* The task *
From the listing below, set down exactly each line beginning with the one containing "Članci (675, 901)" and ending with the last.

* Material supplied *
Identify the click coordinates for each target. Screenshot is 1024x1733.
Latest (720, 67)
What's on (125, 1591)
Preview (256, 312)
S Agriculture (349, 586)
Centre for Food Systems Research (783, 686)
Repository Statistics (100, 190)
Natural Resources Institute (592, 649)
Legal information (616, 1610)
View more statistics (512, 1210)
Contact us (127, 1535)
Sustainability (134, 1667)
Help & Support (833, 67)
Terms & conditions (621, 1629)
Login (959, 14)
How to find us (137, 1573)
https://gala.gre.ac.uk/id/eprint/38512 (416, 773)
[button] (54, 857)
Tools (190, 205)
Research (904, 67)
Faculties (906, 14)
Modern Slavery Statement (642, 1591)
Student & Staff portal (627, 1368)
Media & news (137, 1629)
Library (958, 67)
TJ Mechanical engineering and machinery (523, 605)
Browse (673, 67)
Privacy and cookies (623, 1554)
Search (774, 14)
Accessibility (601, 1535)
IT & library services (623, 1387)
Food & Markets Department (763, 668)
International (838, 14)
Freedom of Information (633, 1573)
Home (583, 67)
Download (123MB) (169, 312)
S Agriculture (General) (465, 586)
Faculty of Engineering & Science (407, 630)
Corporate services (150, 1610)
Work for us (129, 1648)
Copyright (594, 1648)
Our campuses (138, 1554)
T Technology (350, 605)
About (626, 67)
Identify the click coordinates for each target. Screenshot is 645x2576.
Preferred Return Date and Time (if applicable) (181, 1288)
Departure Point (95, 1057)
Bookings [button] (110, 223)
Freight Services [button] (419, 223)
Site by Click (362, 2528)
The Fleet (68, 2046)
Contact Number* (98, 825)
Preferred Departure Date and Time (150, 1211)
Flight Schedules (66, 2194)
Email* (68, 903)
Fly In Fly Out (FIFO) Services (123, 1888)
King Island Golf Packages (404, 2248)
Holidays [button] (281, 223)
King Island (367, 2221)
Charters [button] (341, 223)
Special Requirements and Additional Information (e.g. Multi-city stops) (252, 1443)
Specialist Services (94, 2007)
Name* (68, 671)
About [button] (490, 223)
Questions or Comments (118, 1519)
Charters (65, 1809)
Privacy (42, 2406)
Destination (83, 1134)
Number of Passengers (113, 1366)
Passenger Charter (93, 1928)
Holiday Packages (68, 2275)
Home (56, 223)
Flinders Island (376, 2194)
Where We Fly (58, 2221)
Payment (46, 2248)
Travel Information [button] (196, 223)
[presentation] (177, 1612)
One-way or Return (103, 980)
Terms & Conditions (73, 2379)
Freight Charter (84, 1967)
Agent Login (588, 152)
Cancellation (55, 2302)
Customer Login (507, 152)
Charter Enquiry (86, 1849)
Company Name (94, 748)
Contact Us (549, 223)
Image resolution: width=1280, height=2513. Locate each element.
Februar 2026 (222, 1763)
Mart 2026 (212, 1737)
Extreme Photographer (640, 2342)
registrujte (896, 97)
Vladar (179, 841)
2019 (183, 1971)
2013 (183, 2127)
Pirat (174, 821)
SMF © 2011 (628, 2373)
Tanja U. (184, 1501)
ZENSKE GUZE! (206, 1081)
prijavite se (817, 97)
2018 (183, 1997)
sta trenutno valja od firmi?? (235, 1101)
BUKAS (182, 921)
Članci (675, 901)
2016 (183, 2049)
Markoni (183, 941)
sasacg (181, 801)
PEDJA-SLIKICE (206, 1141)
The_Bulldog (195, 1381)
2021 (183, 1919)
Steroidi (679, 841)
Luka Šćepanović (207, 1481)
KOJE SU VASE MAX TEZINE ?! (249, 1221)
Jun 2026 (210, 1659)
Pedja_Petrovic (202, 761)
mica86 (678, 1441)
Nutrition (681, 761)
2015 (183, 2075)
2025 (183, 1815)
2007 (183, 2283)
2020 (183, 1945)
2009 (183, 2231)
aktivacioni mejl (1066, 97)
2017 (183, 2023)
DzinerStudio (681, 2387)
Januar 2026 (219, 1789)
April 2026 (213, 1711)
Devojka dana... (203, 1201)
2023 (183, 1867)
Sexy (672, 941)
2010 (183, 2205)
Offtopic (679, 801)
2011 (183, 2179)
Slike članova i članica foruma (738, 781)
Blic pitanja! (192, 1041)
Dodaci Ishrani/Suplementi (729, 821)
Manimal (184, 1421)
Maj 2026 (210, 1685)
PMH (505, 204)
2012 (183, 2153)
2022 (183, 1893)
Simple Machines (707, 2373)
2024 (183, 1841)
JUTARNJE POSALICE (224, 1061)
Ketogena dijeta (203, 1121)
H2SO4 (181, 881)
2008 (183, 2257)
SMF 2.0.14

* Answer to the problem *
Članci (675, 901)
2016 (183, 2049)
Markoni (183, 941)
sasacg (181, 801)
PEDJA-SLIKICE (206, 1141)
The_Bulldog (195, 1381)
2021 (183, 1919)
Steroidi (679, 841)
Luka Šćepanović (207, 1481)
KOJE SU VASE MAX TEZINE ?! (249, 1221)
Jun 2026 (210, 1659)
Pedja_Petrovic (202, 761)
mica86 (678, 1441)
Nutrition (681, 761)
2015 (183, 2075)
2025 (183, 1815)
2007 (183, 2283)
2020 (183, 1945)
2009 (183, 2231)
aktivacioni mejl (1066, 97)
2017 (183, 2023)
DzinerStudio (681, 2387)
Januar 2026 (219, 1789)
April 2026 (213, 1711)
Devojka dana... (203, 1201)
2023 (183, 1867)
Sexy (672, 941)
2010 (183, 2205)
Offtopic (679, 801)
2011 (183, 2179)
Slike članova i članica foruma (738, 781)
Blic pitanja! (192, 1041)
Dodaci Ishrani/Suplementi (729, 821)
Manimal (184, 1421)
Maj 2026 (210, 1685)
PMH (505, 204)
2012 (183, 2153)
2022 (183, 1893)
Simple Machines (707, 2373)
2024 (183, 1841)
JUTARNJE POSALICE (224, 1061)
Ketogena dijeta (203, 1121)
H2SO4 (181, 881)
2008 (183, 2257)
SMF 2.0.14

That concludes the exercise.